Le KWS a déclaré que des tests supplémentaires étaient en cours pour correspondre aux résultats du laboratoire aux dossiers des cas individuels d'éléphants et pour retracer la façon dont les animaux ont été exposés à des poisons.

KWS a indiqué que des médecins et des scientifiques de Nairobi, Tsavo et Amboseli avaient été depuyés depuis la détection du premier cas le 24 juin pour examiner les animaux affectes, effectuer des autopsies, prélever des échantillons et surveiller la maladie.

Des analyses toxicologiques, microbiologiques et environnementales sont également en cours.

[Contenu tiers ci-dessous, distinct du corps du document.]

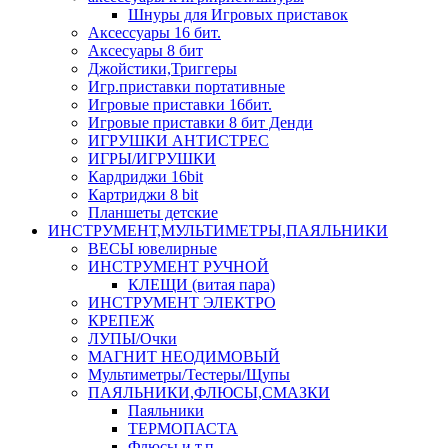
Шнуры для Игровых приставок
Аксессуары 16 бит.
Аксесуары 8 бит
Джойстики,Триггеры
Игр.приставки портативные
Игровые приставки 16бит.
Игровые приставки 8 бит Денди
ИГРУШКИ АНТИСТРЕС
ИГРЫ/ИГРУШКИ
Кардриджи 16bit
Картриджи 8 bit
Планшеты детские
ИНСТРУМЕНТ,МУЛЬТИМЕТРЫ,ПАЯЛЬНИКИ
ВЕСЫ ювелирные
ИНСТРУМЕНТ РУЧНОЙ
КЛЕЩИ (витая пара)
ИНСТРУМЕНТ ЭЛЕКТРО
КРЕПЕЖ
ЛУПЫ/Очки
МАГНИТ НЕОДИМОВЫЙ
Мультиметры/Тестеры/Щупы
ПАЯЛЬНИКИ,ФЛЮСЫ,СМАЗКИ
Паяльники
ТЕРМОПАСТА
Флюсы и т.п.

L’agence a déclaré que l’équipe technique interinstitutions enquêtait sur le fait que des pesticides ou d’autres produits chimiques de protection des cultures avaient été utilisés, stockés ou épargnés de manière incorrecte dans les régions de Kimana, Kuku, Kitenden et l’écosystme plus vaste d’Amboseli.

En outre, l'équipe d'enquêteurs examine également si l'eau contaminée ou le Cynodon plectostachyus - un type de graminée contenant de la cyanogène - pourrait avoir contribué à la présumée intoxication.

KWS a également tenté de dissiper les inquiétudes concernant l’impact de cet incident sur le secteur du tourisme en déclarant : « KWS rassure le public et les acteurs du secteur du tourisme que le parc national d’Amboseli reste ouvert et fonctionne normalement ».

Le KWS a déclaré que les conclusions à ce jour n’indiquaient pas la présence d’une maladie contagieuse, atténuant ainsi les inquiétudes quant à la mort due à une épidémie qui frappe la faune.

Le parc national d’Amboseli, situé à environ 240 kilomètres (149 miles) au sud-est de la capitale kenyane Nairobi, est l’une des destinations les plus célèbres d’Afrique pour la faune et est reconnu internationalement pour sa grande population d’éléphants et ses vues sur le Kilimandjaro.

L’organisme qui gère la vie sauvage a déclaré qu’il continuerait à fournir des informations actualisées à mesure que les données seront vérifiées, et a invité les personnes qui disposent d’informations crédibles sur l’incident à les signaler par le biais de leurs canaux de communication officiels.